By Anna Ferraro
Do you love paperwork? Checklists? Calendars? Spreadsheets? Scheduling appointments? Confirming appointments? Keeping people on track for their scheduled and confirmed appointments? Chances are, you aren’t passionate about any of those things. But thankfully, there are some people are. We’ll call them administrative professionals.
Since 1952, those people have been celebrated on a special day – a day known as Administrative Professionals Day.
As corny as it may sound to some, I would like to propose that this year, Administrative Professionals Day should be celebrated for all it’s worth – because this year, it has new meaning for me.
After recent reflections and experiences, I have concluded that my sister, who is 16 months my senior, was the consummate administrative professional. As children, when we played with our friends at church, she was always organizing the group into doing “something productive.” When we did our homework together, she showed me her brilliant systems to complete it more efficiently. When she was 12, she was operating a small home business (I cringed at the number of phone calls she made, and the Excel spreadsheets that she navigated through at the end of each month. The columns and formulas made me want to pull my hair out. Not her).

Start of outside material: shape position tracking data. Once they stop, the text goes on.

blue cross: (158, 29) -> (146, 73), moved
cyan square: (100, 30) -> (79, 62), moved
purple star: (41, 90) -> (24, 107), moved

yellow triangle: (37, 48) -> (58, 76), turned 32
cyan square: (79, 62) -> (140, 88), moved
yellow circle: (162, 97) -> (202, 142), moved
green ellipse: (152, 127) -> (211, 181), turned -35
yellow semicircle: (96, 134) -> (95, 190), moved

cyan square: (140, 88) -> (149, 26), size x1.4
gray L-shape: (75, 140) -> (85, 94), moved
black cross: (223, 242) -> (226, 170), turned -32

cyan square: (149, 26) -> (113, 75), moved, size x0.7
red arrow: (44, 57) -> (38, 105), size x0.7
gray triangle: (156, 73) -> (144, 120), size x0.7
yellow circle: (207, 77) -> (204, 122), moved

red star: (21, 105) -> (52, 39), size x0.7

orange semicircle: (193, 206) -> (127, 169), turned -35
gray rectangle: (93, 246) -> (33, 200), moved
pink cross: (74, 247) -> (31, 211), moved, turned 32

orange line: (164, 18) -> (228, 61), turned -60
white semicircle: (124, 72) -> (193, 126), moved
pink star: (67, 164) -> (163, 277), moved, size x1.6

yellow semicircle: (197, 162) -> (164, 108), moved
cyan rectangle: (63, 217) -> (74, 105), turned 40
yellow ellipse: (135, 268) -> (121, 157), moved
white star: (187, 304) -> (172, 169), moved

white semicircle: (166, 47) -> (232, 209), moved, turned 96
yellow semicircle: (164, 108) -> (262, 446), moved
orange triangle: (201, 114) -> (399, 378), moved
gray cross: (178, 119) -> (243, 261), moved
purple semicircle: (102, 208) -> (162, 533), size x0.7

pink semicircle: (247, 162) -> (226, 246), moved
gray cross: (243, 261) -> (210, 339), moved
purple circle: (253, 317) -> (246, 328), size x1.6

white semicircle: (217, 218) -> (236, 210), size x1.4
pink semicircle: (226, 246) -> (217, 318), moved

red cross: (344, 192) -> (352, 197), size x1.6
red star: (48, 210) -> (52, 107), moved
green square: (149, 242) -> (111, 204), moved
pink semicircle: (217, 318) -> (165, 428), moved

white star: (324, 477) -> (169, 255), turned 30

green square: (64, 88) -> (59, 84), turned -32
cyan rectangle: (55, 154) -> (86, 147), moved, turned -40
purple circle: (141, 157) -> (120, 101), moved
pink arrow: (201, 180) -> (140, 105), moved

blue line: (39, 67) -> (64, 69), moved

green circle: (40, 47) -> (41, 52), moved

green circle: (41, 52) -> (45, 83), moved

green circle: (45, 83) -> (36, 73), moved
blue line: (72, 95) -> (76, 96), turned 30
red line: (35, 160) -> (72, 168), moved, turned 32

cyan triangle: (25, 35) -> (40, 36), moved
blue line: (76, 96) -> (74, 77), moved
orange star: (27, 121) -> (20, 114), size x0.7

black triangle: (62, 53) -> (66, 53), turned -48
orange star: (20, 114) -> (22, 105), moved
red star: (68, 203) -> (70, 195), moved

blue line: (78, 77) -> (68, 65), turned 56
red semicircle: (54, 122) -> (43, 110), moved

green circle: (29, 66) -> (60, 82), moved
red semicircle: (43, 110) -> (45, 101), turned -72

In addition to running a small business, teaching violin students, and being the Communications Director for an international missions organization, she volunteered for local organizations, took care of everything technology-related in our home, designed our church’s directory, was the primary “booking agent” for the family calendar (not easy to do with nine kids in the house!), instituted weekly “family business meetings,” and did countless other tasks that half the world didn’t even know needed to be completed – until they were done.
I would often ask her, “How do you figure out how to do all this stuff?” She would casually respond, “Google is a verb, my dear. That’s how.”
For her birthday one year, I ceremoniously placed a sign on her desk that read, “Let me drop everything and work on your problem.” For an administrative professional like her, that sign was a well-deserved badge of honor.
The only problem is, she’s married now – and lives 500 miles away. In our little office where I am still trying to hold all of her work together, her professional administrative work is desperately missed.
So this year, I am celebrating Administrative Professionals Day for all it’s worth – cards, flowers, chocolates, you name it – anything that can brighten up an office is going to land on my sister’s desk on Wednesday, April 27. If I were her boss, I’d give her the day off, a bonus, and maybe even a raise.
And for any Administrative Professionals that you are blessed to have in your life, I suggest you do the same.